1014 La Iglesia nos anima a prepararnos para la hora de nuestra muerte («De la muerte repentina e imprevista, líbranos Señor»: Letanías de los santos), a pedir a la Madre de Dios que interceda por nosotros «en la hora de nuestra muerte» (Avemaría), y a confiarnos a san José, patrono de la buena muerte:
«Habrías de ordenarte en toda cosa como si luego hubieses de morir. Si tuvieses buena conciencia no temerías mucho la muerte. Mejor sería huir de los pecados que de la muerte. Si hoy no estás aparejado, ¿cómo lo estarás mañana?» (De imitatione Christi 1, 23, 1).
«Y por la hermana muerte, ¡loado mi Señor!
Ningún viviente escapa de su persecución;
¡ay si en pecado grave sorprende al pecador!
¡Dichosos los que cumplen la voluntad de Dios!»(San Francisco de Asís, Canticum Fratris Solis)

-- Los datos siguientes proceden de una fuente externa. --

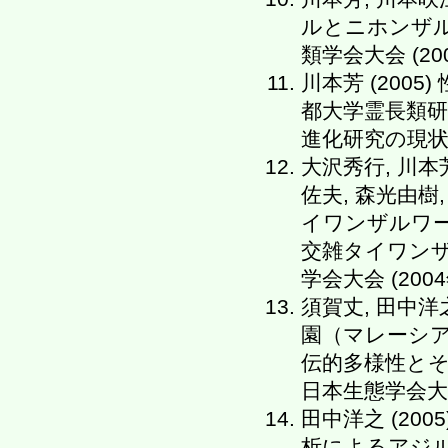
ルとニホンザル
類学会大会 (2004
川本芳 (200
都大学霊長類
進化研究の現状と展
大沢秀行, 川本芳
佐夫, 森光由樹,
イワンザルワー
交雑タイワンザ
学会大会 (2004年
須賀丈, 田中洋之
園（マレーシ
伝的多様性とその起
日本生態学会大会
田中洋之 (20
析によるアジル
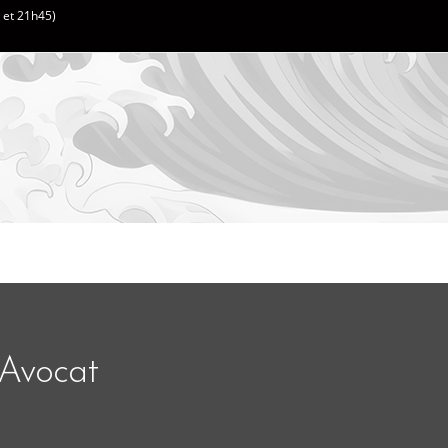
h et 21h45)
Avocat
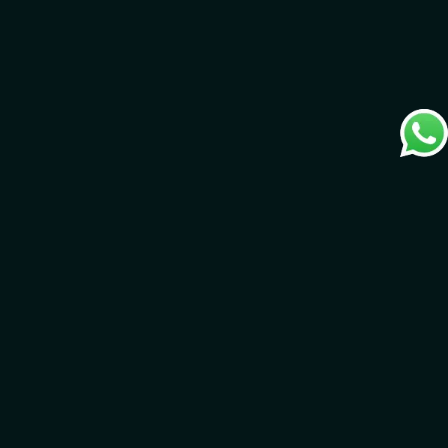
اتصل بنا
الإمارات العربية ال
in.ae
26797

Catecismo de la Iglesia Católica
Propósito
De vacaciones o trabajando, iniciar la semana dando un tiempo especial a mi oración.
Diálogo con Cristo
Jesús, mi vida ordinaria, con sus eventos pequeños y triviales, me brinda mil ocasiones para vivir con amor: la fatiga, la enfermedad, la falta de tiempo para hacer cosas que me gustaría, la dificultad en el trabajo… Hoy me pides que acepte estas pequeñas contrariedades sin quejas ni rebeliones interiores. Esto sólo lo podré lograr si vienes y haces en mí tu morada, por eso en esta oración, lleno de esperanza y confianza, te doy gracias por tu gran amor.